** Opening Provided data block **

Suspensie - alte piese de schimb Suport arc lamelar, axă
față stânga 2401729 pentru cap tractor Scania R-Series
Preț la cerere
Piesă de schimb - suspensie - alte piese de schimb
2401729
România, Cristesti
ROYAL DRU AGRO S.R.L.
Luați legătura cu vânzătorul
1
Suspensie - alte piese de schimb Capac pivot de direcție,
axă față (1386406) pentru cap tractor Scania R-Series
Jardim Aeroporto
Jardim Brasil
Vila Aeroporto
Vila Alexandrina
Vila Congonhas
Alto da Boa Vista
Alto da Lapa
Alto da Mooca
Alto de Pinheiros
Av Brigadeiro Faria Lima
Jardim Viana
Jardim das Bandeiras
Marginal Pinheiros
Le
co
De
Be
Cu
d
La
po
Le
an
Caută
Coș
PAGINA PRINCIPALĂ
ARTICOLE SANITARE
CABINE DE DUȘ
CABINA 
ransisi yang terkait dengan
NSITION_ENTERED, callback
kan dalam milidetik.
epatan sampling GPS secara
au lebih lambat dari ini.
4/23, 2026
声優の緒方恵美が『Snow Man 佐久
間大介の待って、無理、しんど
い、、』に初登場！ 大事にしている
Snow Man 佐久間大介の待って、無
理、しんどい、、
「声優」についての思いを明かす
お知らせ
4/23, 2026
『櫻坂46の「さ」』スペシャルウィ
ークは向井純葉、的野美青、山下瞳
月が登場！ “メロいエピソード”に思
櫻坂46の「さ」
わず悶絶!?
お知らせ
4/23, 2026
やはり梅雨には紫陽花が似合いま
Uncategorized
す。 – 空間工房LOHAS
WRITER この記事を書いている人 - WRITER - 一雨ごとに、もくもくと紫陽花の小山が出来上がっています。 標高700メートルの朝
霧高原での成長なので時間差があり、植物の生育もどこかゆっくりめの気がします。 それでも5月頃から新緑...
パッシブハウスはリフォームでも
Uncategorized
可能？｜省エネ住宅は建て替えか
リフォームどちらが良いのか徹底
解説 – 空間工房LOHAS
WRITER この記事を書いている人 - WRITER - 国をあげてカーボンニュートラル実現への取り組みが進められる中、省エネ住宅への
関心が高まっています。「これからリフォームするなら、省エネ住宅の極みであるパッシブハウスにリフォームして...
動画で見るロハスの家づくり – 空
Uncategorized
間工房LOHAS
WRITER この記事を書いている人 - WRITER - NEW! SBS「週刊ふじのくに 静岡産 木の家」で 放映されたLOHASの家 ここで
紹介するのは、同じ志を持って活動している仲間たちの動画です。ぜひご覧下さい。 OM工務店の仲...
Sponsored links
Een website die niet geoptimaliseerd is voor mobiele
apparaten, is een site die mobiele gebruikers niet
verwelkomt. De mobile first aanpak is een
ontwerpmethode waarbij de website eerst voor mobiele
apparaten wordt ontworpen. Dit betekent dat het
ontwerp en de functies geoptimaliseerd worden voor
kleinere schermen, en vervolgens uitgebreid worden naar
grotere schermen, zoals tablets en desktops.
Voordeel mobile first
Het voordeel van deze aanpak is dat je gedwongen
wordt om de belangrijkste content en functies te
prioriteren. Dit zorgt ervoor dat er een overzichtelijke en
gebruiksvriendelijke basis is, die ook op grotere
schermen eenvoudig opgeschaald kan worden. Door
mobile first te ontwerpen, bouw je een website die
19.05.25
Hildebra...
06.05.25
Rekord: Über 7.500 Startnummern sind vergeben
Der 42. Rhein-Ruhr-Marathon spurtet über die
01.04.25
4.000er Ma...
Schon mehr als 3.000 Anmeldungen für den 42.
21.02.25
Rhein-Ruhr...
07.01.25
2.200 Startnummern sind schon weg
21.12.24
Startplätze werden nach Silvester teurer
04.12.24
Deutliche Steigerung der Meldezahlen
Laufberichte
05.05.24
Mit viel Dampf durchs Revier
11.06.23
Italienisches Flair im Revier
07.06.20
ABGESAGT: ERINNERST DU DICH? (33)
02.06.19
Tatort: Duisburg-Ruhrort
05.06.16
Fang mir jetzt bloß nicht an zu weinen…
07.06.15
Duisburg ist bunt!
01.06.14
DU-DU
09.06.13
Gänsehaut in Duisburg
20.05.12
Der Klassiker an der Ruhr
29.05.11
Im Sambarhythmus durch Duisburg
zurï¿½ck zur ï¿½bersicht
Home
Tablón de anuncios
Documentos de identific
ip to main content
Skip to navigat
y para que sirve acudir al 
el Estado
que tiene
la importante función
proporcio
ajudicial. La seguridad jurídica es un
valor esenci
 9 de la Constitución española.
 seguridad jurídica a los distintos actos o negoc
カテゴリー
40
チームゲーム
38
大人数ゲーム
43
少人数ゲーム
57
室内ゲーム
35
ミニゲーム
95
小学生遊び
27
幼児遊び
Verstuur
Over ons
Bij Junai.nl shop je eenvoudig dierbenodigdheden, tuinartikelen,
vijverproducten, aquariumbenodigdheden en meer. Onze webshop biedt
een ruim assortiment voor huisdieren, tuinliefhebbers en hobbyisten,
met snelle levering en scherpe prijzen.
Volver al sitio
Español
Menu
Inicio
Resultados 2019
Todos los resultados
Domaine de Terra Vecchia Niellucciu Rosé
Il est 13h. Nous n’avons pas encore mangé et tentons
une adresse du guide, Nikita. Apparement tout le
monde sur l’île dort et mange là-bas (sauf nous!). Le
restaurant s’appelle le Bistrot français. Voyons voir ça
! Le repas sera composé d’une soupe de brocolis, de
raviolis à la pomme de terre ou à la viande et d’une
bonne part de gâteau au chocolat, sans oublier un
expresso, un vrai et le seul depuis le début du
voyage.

** Closing Provided data block **

Exercise details: In this exercise, repeat the entries above verbatim.

Task solution:
Suspensie - alte piese de schimb Suport arc lamelar, axă
față stânga 2401729 pentru cap tractor Scania R-Series
Preț la cerere
Piesă de schimb - suspensie - alte piese de schimb
2401729
România, Cristesti
ROYAL DRU AGRO S.R.L.
Luați legătura cu vânzătorul
1
Suspensie - alte piese de schimb Capac pivot de direcție,
axă față (1386406) pentru cap tractor Scania R-Series
Jardim Aeroporto
Jardim Brasil
Vila Aeroporto
Vila Alexandrina
Vila Congonhas
Alto da Boa Vista
Alto da Lapa
Alto da Mooca
Alto de Pinheiros
Av Brigadeiro Faria Lima
Jardim Viana
Jardim das Bandeiras
Marginal Pinheiros
Le
co
De
Be
Cu
d
La
po
Le
an
Caută
Coș
PAGINA PRINCIPALĂ
ARTICOLE SANITARE
CABINE DE DUȘ
CABINA 
ransisi yang terkait dengan
NSITION_ENTERED, callback
kan dalam milidetik.
epatan sampling GPS secara
au lebih lambat dari ini.
4/23, 2026
声優の緒方恵美が『Snow Man 佐久
間大介の待って、無理、しんど
い、、』に初登場！ 大事にしている
Snow Man 佐久間大介の待って、無
理、しんどい、、
「声優」についての思いを明かす
お知らせ
4/23, 2026
『櫻坂46の「さ」』スペシャルウィ
ークは向井純葉、的野美青、山下瞳
月が登場！ “メロいエピソード”に思
櫻坂46の「さ」
わず悶絶!?
お知らせ
4/23, 2026
やはり梅雨には紫陽花が似合いま
Uncategorized
す。 – 空間工房LOHAS
WRITER この記事を書いている人 - WRITER - 一雨ごとに、もくもくと紫陽花の小山が出来上がっています。 標高700メートルの朝
霧高原での成長なので時間差があり、植物の生育もどこかゆっくりめの気がします。 それでも5月頃から新緑...
パッシブハウスはリフォームでも
Uncategorized
可能？｜省エネ住宅は建て替えか
リフォームどちらが良いのか徹底
解説 – 空間工房LOHAS
WRITER この記事を書いている人 - WRITER - 国をあげてカーボンニュートラル実現への取り組みが進められる中、省エネ住宅への
関心が高まっています。「これからリフォームするなら、省エネ住宅の極みであるパッシブハウスにリフォームして...
動画で見るロハスの家づくり – 空
Uncategorized
間工房LOHAS
WRITER この記事を書いている人 - WRITER - NEW! SBS「週刊ふじのくに 静岡産 木の家」で 放映されたLOHASの家 ここで
紹介するのは、同じ志を持って活動している仲間たちの動画です。ぜひご覧下さい。 OM工務店の仲...
Sponsored links
Een website die niet geoptimaliseerd is voor mobiele
apparaten, is een site die mobiele gebruikers niet
verwelkomt. De mobile first aanpak is een
ontwerpmethode waarbij de website eerst voor mobiele
apparaten wordt ontworpen. Dit betekent dat het
ontwerp en de functies geoptimaliseerd worden voor
kleinere schermen, en vervolgens uitgebreid worden naar
grotere schermen, zoals tablets en desktops.
Voordeel mobile first
Het voordeel van deze aanpak is dat je gedwongen
wordt om de belangrijkste content en functies te
prioriteren. Dit zorgt ervoor dat er een overzichtelijke en
gebruiksvriendelijke basis is, die ook op grotere
schermen eenvoudig opgeschaald kan worden. Door
mobile first te ontwerpen, bouw je een website die
19.05.25
Hildebra...
06.05.25
Rekord: Über 7.500 Startnummern sind vergeben
Der 42. Rhein-Ruhr-Marathon spurtet über die
01.04.25
4.000er Ma...
Schon mehr als 3.000 Anmeldungen für den 42.
21.02.25
Rhein-Ruhr...
07.01.25
2.200 Startnummern sind schon weg
21.12.24
Startplätze werden nach Silvester teurer
04.12.24
Deutliche Steigerung der Meldezahlen
Laufberichte
05.05.24
Mit viel Dampf durchs Revier
11.06.23
Italienisches Flair im Revier
07.06.20
ABGESAGT: ERINNERST DU DICH? (33)
02.06.19
Tatort: Duisburg-Ruhrort
05.06.16
Fang mir jetzt bloß nicht an zu weinen…
07.06.15
Duisburg ist bunt!
01.06.14
DU-DU
09.06.13
Gänsehaut in Duisburg
20.05.12
Der Klassiker an der Ruhr
29.05.11
Im Sambarhythmus durch Duisburg
zurï¿½ck zur ï¿½bersicht
Home
Tablón de anuncios
Documentos de identific
ip to main content
Skip to navigat
y para que sirve acudir al 
el Estado
que tiene
la importante función
proporcio
ajudicial. La seguridad jurídica es un
valor esenci
 9 de la Constitución española.
 seguridad jurídica a los distintos actos o negoc
カテゴリー
40
チームゲーム
38
大人数ゲーム
43
少人数ゲーム
57
室内ゲーム
35
ミニゲーム
95
小学生遊び
27
幼児遊び
Verstuur
Over ons
Bij Junai.nl shop je eenvoudig dierbenodigdheden, tuinartikelen,
vijverproducten, aquariumbenodigdheden en meer. Onze webshop biedt
een ruim assortiment voor huisdieren, tuinliefhebbers en hobbyisten,
met snelle levering en scherpe prijzen.
Volver al sitio
Español
Menu
Inicio
Resultados 2019
Todos los resultados
Domaine de Terra Vecchia Niellucciu Rosé
Il est 13h. Nous n’avons pas encore mangé et tentons
une adresse du guide, Nikita. Apparement tout le
monde sur l’île dort et mange là-bas (sauf nous!). Le
restaurant s’appelle le Bistrot français. Voyons voir ça
! Le repas sera composé d’une soupe de brocolis, de
raviolis à la pomme de terre ou à la viande et d’une
bonne part de gâteau au chocolat, sans oublier un
expresso, un vrai et le seul depuis le début du
voyage.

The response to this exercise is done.